What you will do
In the entries below, which lines run from the one containing "Century Media, la nueva agencia de medios" to the one containing "José é uma figura"? Copy exactly those lines, ends included, and no others.

Dataset entries

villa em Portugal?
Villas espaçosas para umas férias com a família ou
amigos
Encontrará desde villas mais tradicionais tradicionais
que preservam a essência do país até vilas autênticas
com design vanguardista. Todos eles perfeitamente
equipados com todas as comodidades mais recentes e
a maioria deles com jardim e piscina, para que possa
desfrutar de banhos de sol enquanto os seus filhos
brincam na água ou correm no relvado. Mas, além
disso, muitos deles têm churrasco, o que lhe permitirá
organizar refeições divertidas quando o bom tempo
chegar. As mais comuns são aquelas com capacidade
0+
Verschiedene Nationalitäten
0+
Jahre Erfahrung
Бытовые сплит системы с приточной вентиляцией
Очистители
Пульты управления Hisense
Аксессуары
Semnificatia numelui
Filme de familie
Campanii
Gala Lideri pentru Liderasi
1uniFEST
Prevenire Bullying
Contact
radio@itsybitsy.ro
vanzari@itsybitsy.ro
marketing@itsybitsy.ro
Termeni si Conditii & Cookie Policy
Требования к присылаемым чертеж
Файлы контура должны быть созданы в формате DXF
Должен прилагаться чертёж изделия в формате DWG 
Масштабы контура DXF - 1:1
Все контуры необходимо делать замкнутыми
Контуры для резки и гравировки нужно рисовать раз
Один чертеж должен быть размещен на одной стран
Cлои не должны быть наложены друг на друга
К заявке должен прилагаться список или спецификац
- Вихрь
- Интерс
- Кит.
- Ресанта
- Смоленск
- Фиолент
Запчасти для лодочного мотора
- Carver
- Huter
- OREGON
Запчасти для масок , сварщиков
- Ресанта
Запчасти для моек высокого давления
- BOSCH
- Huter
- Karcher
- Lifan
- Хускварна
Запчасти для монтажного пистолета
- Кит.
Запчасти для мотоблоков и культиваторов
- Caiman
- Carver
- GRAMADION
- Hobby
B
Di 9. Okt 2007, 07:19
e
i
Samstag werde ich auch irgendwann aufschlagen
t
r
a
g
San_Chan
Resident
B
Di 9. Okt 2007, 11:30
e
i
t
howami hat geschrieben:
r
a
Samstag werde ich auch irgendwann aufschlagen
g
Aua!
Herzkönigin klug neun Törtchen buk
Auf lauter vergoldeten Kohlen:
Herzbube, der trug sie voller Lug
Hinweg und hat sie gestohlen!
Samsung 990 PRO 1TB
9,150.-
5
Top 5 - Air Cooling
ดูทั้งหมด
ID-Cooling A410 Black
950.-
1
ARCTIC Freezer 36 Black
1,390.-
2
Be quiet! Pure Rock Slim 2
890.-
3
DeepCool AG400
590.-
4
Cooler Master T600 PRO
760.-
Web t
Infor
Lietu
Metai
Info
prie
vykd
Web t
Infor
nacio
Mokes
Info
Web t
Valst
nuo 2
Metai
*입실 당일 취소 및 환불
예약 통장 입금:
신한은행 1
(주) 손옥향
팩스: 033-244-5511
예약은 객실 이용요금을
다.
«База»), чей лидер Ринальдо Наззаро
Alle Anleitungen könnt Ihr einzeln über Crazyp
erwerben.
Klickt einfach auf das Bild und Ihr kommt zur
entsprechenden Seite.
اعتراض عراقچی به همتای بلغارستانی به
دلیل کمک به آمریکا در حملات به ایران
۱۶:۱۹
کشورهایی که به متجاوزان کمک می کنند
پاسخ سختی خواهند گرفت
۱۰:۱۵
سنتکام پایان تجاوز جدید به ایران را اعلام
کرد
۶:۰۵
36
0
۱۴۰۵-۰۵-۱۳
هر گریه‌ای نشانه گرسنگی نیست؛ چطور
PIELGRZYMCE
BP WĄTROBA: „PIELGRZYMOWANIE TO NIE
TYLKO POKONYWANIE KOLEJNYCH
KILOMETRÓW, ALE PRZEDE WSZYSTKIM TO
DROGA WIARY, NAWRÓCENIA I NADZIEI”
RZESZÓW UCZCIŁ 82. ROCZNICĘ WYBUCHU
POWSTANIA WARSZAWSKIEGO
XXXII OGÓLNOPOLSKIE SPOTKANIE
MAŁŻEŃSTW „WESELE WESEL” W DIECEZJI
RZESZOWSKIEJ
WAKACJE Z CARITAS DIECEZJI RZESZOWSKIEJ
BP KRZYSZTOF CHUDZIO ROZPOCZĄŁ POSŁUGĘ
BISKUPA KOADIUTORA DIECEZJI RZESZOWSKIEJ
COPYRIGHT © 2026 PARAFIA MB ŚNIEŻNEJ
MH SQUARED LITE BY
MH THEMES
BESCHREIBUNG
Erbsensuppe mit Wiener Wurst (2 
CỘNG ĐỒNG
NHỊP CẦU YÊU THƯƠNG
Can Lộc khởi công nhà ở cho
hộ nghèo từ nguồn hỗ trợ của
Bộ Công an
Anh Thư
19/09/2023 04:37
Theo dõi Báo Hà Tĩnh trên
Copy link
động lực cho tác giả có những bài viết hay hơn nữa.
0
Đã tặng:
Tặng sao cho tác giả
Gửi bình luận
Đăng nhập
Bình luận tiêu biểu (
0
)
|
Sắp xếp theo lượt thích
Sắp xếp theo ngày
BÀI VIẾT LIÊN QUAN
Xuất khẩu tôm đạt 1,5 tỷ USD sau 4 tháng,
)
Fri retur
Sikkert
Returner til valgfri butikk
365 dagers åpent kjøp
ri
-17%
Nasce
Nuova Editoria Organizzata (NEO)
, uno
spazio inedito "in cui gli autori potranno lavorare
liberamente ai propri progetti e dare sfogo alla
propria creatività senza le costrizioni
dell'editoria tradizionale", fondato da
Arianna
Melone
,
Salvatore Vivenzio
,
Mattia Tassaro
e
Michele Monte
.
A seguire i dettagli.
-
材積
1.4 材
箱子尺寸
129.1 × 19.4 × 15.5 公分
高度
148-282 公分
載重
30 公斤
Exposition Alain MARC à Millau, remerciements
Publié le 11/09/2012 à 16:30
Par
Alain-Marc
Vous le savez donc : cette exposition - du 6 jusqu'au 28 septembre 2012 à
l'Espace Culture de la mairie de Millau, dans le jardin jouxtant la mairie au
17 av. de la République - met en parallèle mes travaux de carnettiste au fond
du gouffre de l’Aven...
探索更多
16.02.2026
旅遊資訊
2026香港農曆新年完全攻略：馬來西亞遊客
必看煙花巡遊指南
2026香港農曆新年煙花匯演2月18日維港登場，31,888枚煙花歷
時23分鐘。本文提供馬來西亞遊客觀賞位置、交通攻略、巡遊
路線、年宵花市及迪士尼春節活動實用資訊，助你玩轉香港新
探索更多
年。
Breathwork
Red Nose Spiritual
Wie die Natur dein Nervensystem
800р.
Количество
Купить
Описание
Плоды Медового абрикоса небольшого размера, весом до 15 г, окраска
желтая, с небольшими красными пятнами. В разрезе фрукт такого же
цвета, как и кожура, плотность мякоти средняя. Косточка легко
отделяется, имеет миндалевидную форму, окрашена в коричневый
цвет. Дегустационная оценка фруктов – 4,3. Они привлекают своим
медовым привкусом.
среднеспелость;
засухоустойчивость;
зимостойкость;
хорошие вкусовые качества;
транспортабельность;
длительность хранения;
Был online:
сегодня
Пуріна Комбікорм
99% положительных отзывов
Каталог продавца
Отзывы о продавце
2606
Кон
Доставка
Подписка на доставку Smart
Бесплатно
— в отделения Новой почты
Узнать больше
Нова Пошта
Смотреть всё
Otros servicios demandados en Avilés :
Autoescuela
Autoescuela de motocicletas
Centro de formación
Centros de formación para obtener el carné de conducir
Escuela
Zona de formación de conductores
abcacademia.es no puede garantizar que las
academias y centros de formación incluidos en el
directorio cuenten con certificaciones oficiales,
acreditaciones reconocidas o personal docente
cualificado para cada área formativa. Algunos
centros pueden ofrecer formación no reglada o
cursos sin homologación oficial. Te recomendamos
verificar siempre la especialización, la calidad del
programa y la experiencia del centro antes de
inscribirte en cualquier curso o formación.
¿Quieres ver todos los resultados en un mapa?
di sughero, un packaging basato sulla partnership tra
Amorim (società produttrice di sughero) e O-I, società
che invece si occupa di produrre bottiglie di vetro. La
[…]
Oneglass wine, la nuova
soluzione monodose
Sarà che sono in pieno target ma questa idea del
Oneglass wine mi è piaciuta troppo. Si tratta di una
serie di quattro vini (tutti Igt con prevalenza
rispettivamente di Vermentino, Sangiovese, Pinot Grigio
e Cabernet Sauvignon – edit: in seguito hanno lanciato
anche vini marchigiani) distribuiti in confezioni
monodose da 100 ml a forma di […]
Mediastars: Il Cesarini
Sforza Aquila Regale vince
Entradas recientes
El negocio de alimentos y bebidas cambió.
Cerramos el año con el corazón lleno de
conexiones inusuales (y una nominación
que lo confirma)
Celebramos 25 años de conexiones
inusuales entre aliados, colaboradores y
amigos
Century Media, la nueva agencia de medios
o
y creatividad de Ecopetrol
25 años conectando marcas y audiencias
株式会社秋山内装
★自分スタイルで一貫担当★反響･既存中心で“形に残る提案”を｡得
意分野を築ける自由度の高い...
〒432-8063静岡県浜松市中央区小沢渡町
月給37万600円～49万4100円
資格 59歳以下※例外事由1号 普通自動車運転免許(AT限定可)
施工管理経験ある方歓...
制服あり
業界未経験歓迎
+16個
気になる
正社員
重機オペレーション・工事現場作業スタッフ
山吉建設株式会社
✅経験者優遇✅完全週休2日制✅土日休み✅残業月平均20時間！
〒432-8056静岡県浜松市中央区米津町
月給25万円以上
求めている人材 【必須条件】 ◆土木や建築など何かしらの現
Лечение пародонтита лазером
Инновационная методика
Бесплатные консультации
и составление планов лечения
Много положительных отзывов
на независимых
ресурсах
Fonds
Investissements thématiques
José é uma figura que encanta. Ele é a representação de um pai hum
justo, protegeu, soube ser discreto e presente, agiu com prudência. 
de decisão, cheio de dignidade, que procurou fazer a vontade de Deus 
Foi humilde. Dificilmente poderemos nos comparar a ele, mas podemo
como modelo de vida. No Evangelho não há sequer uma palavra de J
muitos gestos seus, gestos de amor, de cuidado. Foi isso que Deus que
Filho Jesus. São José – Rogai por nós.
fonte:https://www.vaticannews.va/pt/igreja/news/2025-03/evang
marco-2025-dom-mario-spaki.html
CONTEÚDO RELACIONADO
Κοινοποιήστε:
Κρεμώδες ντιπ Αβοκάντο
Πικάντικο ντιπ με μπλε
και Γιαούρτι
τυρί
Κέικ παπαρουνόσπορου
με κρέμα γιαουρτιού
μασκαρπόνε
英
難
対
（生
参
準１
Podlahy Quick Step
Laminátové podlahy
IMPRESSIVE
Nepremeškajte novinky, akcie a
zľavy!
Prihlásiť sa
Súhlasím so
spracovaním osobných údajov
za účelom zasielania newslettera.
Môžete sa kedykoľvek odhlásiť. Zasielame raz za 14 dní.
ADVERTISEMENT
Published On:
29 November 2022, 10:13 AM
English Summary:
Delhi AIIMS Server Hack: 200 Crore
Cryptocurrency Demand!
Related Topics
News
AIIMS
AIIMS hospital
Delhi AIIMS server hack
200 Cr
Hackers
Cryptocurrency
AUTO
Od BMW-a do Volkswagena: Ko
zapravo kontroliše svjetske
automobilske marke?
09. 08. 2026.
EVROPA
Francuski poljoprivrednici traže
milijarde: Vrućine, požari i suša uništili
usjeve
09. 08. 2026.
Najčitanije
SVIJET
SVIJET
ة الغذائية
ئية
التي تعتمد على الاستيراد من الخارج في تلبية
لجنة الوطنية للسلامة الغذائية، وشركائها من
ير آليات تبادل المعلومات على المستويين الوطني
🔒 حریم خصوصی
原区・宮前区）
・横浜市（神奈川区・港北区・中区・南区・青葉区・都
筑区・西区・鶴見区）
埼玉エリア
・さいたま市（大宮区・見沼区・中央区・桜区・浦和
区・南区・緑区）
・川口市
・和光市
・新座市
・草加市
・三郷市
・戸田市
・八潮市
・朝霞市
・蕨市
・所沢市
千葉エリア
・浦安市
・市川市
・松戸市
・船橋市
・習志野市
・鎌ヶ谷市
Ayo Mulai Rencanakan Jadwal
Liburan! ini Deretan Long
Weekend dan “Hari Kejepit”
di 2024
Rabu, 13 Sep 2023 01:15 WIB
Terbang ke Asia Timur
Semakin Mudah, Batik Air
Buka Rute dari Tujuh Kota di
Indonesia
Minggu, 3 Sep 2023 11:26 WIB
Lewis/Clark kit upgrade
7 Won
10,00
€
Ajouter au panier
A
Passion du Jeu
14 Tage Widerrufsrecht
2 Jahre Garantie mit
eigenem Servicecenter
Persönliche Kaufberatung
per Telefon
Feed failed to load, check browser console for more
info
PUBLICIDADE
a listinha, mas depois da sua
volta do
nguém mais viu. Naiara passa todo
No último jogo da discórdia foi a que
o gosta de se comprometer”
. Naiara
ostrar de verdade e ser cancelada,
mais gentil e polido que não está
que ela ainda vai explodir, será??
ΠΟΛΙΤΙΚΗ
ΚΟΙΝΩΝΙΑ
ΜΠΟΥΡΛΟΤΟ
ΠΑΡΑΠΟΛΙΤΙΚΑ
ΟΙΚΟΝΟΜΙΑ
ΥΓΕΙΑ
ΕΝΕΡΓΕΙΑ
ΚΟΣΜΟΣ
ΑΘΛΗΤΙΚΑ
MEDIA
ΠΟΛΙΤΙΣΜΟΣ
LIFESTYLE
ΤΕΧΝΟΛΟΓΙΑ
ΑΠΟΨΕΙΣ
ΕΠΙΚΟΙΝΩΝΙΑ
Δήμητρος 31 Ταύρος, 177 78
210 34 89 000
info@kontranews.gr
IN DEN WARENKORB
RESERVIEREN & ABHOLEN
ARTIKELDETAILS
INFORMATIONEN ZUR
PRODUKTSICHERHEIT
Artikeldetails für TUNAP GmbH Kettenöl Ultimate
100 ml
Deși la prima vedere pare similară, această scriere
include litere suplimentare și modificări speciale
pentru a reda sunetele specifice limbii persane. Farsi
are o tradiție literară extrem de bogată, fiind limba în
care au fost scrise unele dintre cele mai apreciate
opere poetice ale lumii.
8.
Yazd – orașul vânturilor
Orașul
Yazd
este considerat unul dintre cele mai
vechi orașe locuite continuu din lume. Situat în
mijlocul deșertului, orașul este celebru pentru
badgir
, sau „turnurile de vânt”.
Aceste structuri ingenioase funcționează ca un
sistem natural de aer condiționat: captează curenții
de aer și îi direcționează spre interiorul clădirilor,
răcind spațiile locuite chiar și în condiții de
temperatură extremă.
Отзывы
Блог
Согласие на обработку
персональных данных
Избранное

Answer to this exercise
Century Media, la nueva agencia de medios
o
y creatividad de Ecopetrol
25 años conectando marcas y audiencias
株式会社秋山内装
★自分スタイルで一貫担当★反響･既存中心で“形に残る提案”を｡得
意分野を築ける自由度の高い...
〒432-8063静岡県浜松市中央区小沢渡町
月給37万600円～49万4100円
資格 59歳以下※例外事由1号 普通自動車運転免許(AT限定可)
施工管理経験ある方歓...
制服あり
業界未経験歓迎
+16個
気になる
正社員
重機オペレーション・工事現場作業スタッフ
山吉建設株式会社
✅経験者優遇✅完全週休2日制✅土日休み✅残業月平均20時間！
〒432-8056静岡県浜松市中央区米津町
月給25万円以上
求めている人材 【必須条件】 ◆土木や建築など何かしらの現
Лечение пародонтита лазером
Инновационная методика
Бесплатные консультации
и составление планов лечения
Много положительных отзывов
на независимых
ресурсах
Fonds
Investissements thématiques
José é uma figura que encanta. Ele é a representação de um pai hum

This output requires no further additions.